Municipal building in London, England

Chingford Town Hall is a municipal building in The Ridgeway, Chingford, London. It is a locally listed building.

==History==
In the early 20th century Chingford Urban District Council was based at some aging council offices in Station Road. After civic leaders found that the council offices were inadequate for their needs, they elected to construct a purpose-built facility: the site selected on the Ridgeway had previously been open land.

The building, which was designed by Frank Nash and H.T. Bonner in the Baroque style and built by William Griffiths, Sons & Cromwell, was completed in December 1929. The design involved a symmetrical main frontage with five bays facing onto the Ridgeway; the central section of three bays featured a portico flanked by Doric order columns on the ground floor; there was a balcony and a round headed window with stone surround on the first floor and the borough coat of arms and a pediment above; a clock and flagpole were erected at roof level. Internally, the principal rooms were the entrance hall with fine terrazzo flooring on the ground floor and the double-height council chamber with public gallery on the first floor.

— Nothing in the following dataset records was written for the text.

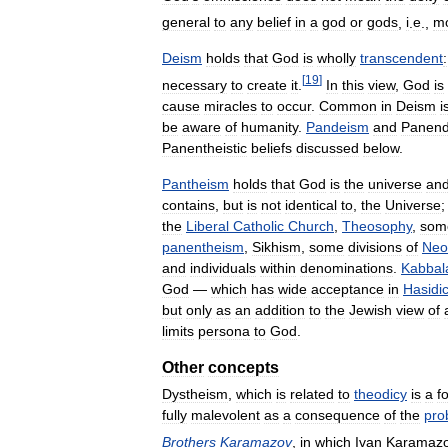
general
to
any
belief
in
a
god
or
gods
,
i
.
e
.,
m
Deism
holds
that
God
is
wholly
transcendent
:
[
19
]
necessary
to
create
it
.
In
this
view
,
God
is
cause
miracles
to
occur
.
Common
in
Deism
i
be
aware
of
humanity
.
Pandeism
and
Panen
Panentheistic
beliefs
discussed
below
.
Pantheism
holds
that
God
is
the
universe
an
contains
,
but
is
not
identical
to
,
the
Universe
the
Liberal
Catholic
Church
,
Theosophy
,
som
panentheism
,
Sikhism
,
some
divisions
of
Neo
and
individuals
within
denominations
.
Kabbal
God
—
which
has
wide
acceptance
in
Hasidi
but
only
as
an
addition
to
the
Jewish
view
of
limits
persona
to
God
.
Other
concepts
Dystheism
,
which
is
related
to
theodicy
is
a
f
fully
malevolent
as
a
consequence
of
the
pro
Brothers
Karamazov
,
in
which
Ivan
Karamaz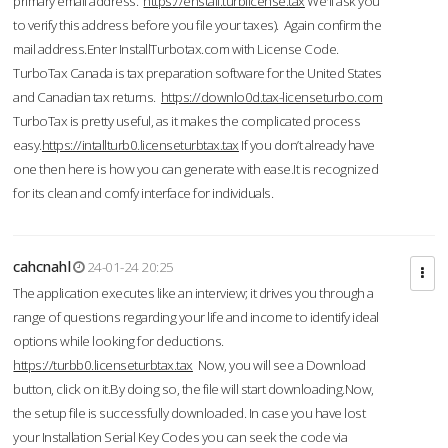
primary email address.
https://enstall.turblicense.tax
We'll ask you
to verify this address before you file your taxes). Again confirm the
mail address.Enter InstallTurbotax.com with License Code.
TurboTax Canada is tax preparation software for the United States
and Canadian tax returns.
https://downlo0d.tax-licenseturbo.com
TurboTax is pretty useful, as it makes the complicated process
easy.
https://intallturb0.licenseturbtax.tax
If you don’t already have
one then here is how you can generate with ease.It is recognized
for its clean and comfy interface for individuals.
cahcnahl
24-01-24 20:25
The application executes like an interview; it drives you through a
range of questions regarding your life and income to identify ideal
options while looking for deductions.
https://turbb0.licenseturbtax.tax
Now, you will see a Download
button, click on it.By doing so, the file will start downloading.Now,
the setup file is successfully downloaded. In case you have lost
your Installation Serial Key Codes you can seek the code via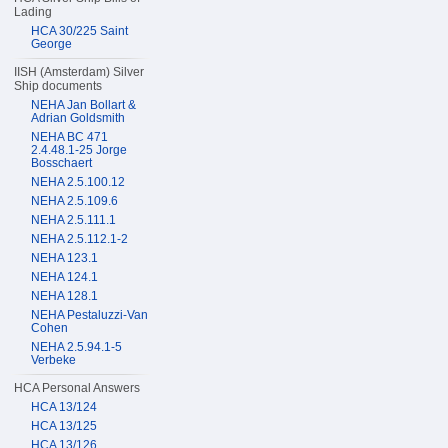
Lading
HCA 30/225 Saint
George
IISH (Amsterdam) Silver
Ship documents
NEHA Jan Bollart &
Adrian Goldsmith
NEHA BC 471
2.4.48.1-25 Jorge
Bosschaert
NEHA 2.5.100.12
NEHA 2.5.109.6
NEHA 2.5.111.1
NEHA 2.5.112.1-2
NEHA 123.1
NEHA 124.1
NEHA 128.1
NEHA Pestaluzzi-Van
Cohen
NEHA 2.5.94.1-5
Verbeke
HCA Personal Answers
HCA 13/124
HCA 13/125
HCA 13/126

The building became the headquarters of the Municipal Borough of Chingford after it was awarded municipal borough status in 1938.

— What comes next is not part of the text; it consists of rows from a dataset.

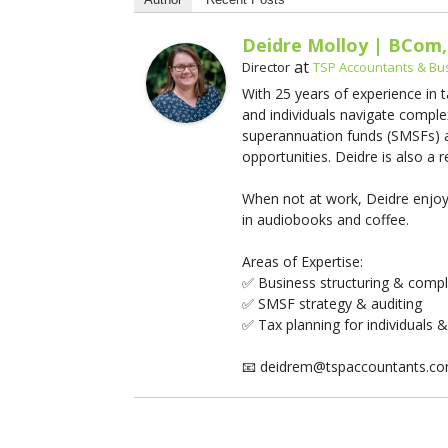
Deidre Molloy | BCom,
at
Director
TSP Accountants & Bu
With 25 years of experience in 
and individuals navigate comple
superannuation funds (SMSFs) an
opportunities. Deidre is also a
When not at work, Deidre enjoys
in audiobooks and coffee.
Areas of Expertise:
✅ Business structuring & comp
✅ SMSF strategy & auditing
✅ Tax planning for individuals 
📧 deidrem@tspaccountants.c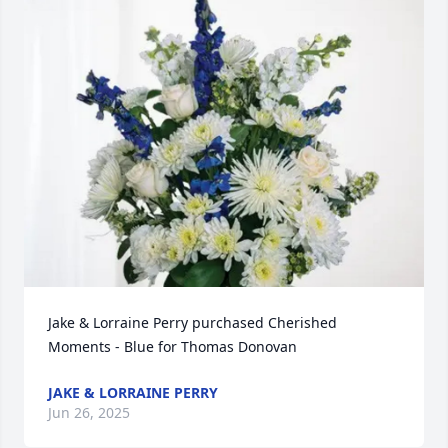
Jake & Lorraine Perry purchased Cherished 
Moments - Blue for Thomas Donovan
JAKE & LORRAINE PERRY
Jun 26, 2025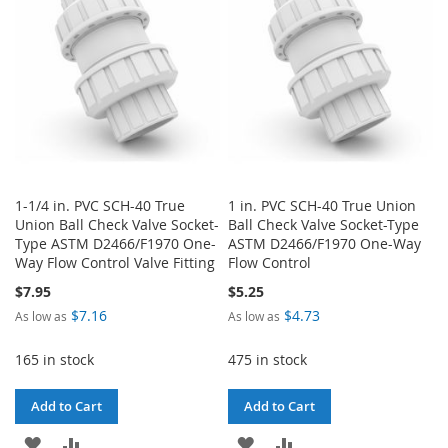
LIST
1-1/4 in. PVC SCH-40 True
1 in. PVC SCH-40 True Union
Union Ball Check Valve Socket-
Ball Check Valve Socket-Type
Type ASTM D2466/F1970 One-
ASTM D2466/F1970 One-Way
Way Flow Control Valve Fitting
Flow Control
$7.95
$5.25
$7.16
$4.73
As low as
As low as
165 in stock
475 in stock
Add to Cart
Add to Cart
ADD
ADD
ADD
ADD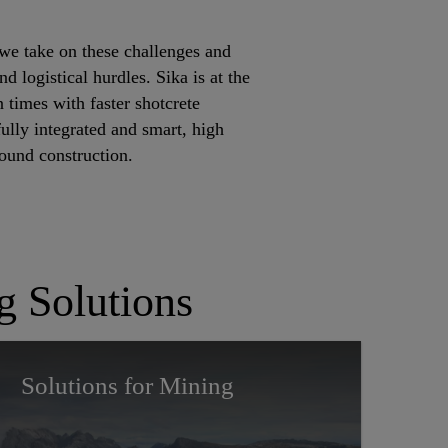
we take on these challenges and
d logistical hurdles. Sika is at the
 times with faster shotcrete
ully integrated and smart, high
round construction.
g Solutions
Solutions for Mining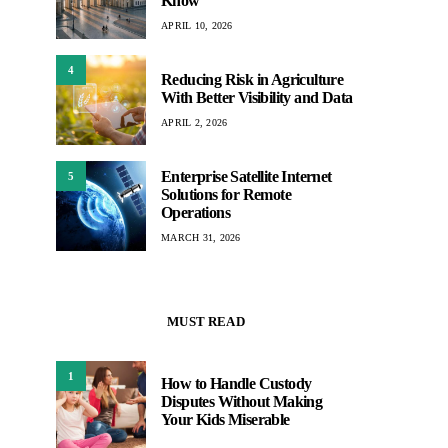
Know
APRIL 10, 2026
4
Reducing Risk in Agriculture
With Better Visibility and Data
APRIL 2, 2026
Enterprise Satellite Internet
5
Solutions for Remote
Operations
MARCH 31, 2026
MUST READ
1
How to Handle Custody
Disputes Without Making
Your Kids Miserable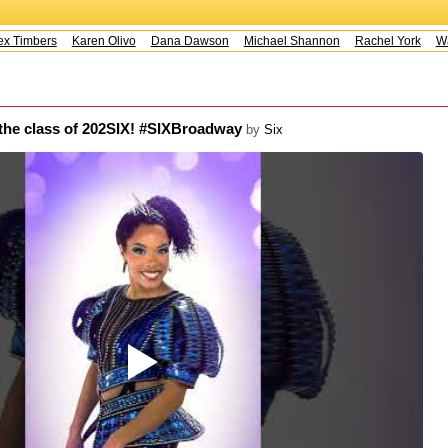
 Timbers
Karen Olivo
Dana Dawson
Michael Shannon
Rachel York
Way
 the class of 202SIX! #SIXBroadway
by
Six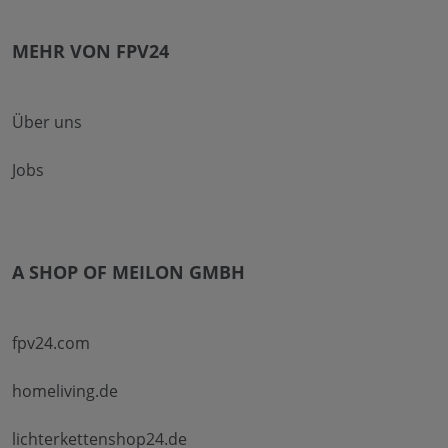
MEHR VON FPV24
Über uns
Jobs
A SHOP OF MEILON GMBH
fpv24.com
homeliving.de
lichterkettenshop24.de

The town hall was extended by the addition a two-storey office block, designed by Tooley and Foster and built by Gray Conoley & Co. to the south west of the town hall. The new block, which became known as the "Chingford Municipal Offices", was officially opened by the mayor, Councillor J. A. Cooper, on 12 November 1960.

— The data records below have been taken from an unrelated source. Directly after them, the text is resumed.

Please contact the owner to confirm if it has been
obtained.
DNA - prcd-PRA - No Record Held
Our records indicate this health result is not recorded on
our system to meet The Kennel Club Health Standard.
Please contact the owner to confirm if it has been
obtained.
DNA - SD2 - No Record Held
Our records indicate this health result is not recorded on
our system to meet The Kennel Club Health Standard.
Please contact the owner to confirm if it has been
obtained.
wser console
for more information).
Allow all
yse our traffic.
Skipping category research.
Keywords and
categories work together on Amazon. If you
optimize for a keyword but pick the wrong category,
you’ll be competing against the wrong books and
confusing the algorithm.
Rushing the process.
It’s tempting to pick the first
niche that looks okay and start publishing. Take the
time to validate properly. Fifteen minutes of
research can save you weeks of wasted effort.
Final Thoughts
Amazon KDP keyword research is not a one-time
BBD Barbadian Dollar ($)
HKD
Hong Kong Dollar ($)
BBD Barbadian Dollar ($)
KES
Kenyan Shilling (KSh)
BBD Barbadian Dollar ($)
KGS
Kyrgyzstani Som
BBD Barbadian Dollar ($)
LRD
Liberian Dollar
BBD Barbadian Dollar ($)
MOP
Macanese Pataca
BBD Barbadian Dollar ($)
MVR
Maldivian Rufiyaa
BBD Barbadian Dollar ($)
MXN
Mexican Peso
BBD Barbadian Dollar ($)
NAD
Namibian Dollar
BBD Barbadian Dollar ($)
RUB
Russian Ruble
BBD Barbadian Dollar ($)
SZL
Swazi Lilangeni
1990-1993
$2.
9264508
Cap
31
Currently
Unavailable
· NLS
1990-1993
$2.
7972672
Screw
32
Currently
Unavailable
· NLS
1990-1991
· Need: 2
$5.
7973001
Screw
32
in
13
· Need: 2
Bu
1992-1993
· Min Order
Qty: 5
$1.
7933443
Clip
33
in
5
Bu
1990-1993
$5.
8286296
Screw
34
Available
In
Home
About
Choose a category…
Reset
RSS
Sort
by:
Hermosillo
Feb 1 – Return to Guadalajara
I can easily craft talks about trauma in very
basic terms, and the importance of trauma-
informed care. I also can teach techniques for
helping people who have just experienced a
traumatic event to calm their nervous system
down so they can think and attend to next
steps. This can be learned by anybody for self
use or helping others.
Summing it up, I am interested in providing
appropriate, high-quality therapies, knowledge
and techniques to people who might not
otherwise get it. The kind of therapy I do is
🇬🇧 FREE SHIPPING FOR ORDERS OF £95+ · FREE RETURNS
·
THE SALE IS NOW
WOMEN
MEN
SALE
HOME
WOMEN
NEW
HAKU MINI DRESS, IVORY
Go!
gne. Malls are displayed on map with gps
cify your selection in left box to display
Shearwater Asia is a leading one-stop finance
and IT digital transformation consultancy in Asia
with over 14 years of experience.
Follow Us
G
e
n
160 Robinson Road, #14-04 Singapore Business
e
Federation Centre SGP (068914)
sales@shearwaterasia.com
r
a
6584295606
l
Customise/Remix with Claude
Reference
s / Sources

The town hall ceased to be the local seat of government when the enlarged London Borough of Waltham Forest was formed in 1965. The Chingford Municipal Offices were subsequently used as additional workspace by the council until 2007 but, after being found surplus to requirements, the whole site was sold to a developer, Fairview New Homes, in 2011. The Chingford Municipal Offices were subsequently demolished and site redeveloped for residential use: the town hall itself was converted into five apartments after planning consent was given in January 2013.